The College of Biological Sciences (CBS) is one of seven freshman-admitting colleges at the University of Minnesota, a public land-grant research university in the Twin Cities of Minneapolis and Saint Paul, Minnesota, United States. Established in 1965, the College of Biological Sciences is located on both the Minneapolis and the St. Paul campuses. Faculty in the college conduct research on a wide range of topics that contribute to understanding of the environment, human health, and basic biology. Saara DeWalt is the dean of the college.

==History==

The College of Biological Sciences was established in 1964 and began to operate in 1965. Important dates include:

- 1964 - The University of Minnesota Board of Regents approves the establishment of the college on July 10, 1964.
- 1965 - On September 1, CBS begins operations. Richard Caldecott is the founding dean.
- 1967 - CBS grants the first bachelor of science degrees to graduates in May.
- 1970 - The board of regents approves the first CBS constitution.
- 1973 - The Biological Sciences Center was constructed on the St. Paul campus.
- 1987 - Paul Magee is named dean of the college.
- 1993 - The Ecology Building was constructed on the St.
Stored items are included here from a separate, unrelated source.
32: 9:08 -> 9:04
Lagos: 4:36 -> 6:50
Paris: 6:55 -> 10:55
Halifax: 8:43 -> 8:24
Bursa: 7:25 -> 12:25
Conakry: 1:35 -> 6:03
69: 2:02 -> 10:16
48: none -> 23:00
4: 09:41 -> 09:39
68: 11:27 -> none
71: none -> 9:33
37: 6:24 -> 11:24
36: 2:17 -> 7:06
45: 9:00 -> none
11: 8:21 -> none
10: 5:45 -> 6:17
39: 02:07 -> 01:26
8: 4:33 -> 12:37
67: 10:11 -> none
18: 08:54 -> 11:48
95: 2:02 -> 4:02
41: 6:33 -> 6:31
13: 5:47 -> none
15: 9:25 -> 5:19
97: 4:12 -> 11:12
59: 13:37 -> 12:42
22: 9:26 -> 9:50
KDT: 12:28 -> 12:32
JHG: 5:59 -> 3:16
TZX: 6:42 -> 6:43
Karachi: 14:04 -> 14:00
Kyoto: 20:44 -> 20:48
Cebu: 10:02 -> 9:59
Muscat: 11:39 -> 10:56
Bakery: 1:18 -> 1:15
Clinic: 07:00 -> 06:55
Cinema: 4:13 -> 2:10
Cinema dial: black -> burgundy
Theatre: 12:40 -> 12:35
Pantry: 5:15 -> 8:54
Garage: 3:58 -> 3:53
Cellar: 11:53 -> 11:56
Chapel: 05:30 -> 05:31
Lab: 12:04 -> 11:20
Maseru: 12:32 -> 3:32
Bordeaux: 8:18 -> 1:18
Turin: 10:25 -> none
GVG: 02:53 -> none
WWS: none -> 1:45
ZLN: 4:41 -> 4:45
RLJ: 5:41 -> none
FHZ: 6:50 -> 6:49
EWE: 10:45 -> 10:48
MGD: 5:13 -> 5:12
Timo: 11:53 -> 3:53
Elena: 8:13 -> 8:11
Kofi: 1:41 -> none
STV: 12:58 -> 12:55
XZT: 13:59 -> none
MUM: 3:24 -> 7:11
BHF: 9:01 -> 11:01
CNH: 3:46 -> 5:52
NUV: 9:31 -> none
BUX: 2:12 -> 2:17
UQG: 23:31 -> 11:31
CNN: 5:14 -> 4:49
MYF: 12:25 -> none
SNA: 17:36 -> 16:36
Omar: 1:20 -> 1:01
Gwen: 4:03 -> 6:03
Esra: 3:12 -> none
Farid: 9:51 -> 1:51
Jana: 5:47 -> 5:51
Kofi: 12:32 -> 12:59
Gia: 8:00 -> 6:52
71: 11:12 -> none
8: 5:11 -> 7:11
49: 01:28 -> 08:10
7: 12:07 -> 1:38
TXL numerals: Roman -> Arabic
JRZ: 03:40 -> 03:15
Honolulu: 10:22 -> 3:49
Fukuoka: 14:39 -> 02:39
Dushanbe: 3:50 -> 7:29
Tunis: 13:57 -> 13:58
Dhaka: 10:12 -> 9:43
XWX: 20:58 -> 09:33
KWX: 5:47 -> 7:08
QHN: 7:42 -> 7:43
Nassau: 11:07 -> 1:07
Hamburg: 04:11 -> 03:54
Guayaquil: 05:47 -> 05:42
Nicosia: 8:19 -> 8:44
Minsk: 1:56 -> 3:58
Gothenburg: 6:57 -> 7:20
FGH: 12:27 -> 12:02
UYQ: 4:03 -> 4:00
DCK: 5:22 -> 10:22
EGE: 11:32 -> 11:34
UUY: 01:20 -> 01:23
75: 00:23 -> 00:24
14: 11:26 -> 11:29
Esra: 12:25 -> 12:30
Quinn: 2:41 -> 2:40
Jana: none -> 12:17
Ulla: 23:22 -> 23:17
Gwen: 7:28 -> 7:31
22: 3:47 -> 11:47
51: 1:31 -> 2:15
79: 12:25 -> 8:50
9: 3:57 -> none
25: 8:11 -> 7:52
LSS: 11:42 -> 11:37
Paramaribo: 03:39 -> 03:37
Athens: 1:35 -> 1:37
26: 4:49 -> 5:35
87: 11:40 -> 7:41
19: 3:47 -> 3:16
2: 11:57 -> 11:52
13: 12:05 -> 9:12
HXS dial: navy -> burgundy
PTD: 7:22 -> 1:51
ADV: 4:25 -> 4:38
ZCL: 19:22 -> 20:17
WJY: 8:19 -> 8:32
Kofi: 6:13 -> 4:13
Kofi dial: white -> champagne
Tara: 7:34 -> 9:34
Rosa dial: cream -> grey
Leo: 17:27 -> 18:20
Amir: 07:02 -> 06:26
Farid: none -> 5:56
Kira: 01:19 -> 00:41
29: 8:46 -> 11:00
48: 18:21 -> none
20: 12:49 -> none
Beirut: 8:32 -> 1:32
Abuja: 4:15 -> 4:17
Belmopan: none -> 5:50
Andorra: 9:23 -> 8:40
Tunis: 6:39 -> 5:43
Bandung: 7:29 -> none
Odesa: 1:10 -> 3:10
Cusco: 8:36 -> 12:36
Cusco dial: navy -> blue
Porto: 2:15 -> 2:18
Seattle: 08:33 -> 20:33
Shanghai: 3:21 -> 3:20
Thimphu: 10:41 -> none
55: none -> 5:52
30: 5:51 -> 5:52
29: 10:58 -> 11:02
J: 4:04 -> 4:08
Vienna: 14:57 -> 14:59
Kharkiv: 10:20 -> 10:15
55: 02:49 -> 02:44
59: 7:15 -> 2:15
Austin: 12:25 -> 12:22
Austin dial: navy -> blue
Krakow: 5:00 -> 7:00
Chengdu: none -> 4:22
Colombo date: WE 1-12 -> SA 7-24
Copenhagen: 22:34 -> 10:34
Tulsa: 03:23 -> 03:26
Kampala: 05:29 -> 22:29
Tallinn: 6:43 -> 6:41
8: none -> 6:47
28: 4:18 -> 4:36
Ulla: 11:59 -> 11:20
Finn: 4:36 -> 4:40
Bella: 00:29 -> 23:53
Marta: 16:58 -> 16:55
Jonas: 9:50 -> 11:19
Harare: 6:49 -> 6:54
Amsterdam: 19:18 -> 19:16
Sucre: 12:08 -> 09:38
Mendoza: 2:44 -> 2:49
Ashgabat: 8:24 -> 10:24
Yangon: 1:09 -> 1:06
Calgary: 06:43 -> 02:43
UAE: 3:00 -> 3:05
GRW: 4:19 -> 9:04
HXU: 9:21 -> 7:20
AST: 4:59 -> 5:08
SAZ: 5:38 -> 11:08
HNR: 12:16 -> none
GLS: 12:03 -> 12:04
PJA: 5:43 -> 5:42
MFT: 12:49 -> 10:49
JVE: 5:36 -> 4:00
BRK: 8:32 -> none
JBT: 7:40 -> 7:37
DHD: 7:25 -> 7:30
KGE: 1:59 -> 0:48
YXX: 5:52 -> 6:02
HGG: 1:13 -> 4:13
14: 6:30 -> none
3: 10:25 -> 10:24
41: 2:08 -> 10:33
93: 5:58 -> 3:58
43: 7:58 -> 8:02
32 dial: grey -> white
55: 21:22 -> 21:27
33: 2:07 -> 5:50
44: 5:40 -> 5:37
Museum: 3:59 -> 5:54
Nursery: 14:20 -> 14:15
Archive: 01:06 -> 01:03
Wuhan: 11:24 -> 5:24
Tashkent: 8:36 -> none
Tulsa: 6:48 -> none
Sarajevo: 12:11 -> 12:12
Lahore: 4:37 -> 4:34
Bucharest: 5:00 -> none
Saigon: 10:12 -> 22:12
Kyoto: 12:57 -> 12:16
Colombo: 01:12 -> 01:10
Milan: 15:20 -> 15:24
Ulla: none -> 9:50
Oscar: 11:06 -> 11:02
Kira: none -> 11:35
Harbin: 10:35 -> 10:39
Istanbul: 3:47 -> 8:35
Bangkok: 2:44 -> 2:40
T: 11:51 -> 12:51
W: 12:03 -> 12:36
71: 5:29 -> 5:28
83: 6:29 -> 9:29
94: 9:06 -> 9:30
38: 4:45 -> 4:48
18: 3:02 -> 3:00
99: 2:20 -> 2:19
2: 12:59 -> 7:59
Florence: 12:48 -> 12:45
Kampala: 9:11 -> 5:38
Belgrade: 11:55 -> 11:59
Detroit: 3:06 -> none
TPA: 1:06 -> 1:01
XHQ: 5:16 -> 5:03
Paul campus.
- 1995 - Robert Elde is named the dean of the college.
- 1997 - CBS begins admitting first-year students for the first time.
- 1998 - Elde leads a university-wide reorganization to consolidate and realign departments.
- 2003 - The college launches the Nature of Life program at Itasca Biological Station and Laboratories.
- 2014 - The college introduces the first-of-its-kind Department of Biology Teaching and Learning.
- 2015 - Valery Forbes is named dean of the college.
- 2023 - Saara DeWalt is named dean of the college.

== Structure ==
The college includes five departments, including:

- Department of Biochemistry, Molecular Biology and Biophysics (BMBB)*
- Department of Biology Teaching and Learning (BTL)
- Department of Ecology, Evolution and Behavior (EEB)
- Department of Genetics, Cell Biology and Development (GCD)*
- Department of Plant and Microbial Biology (PMB)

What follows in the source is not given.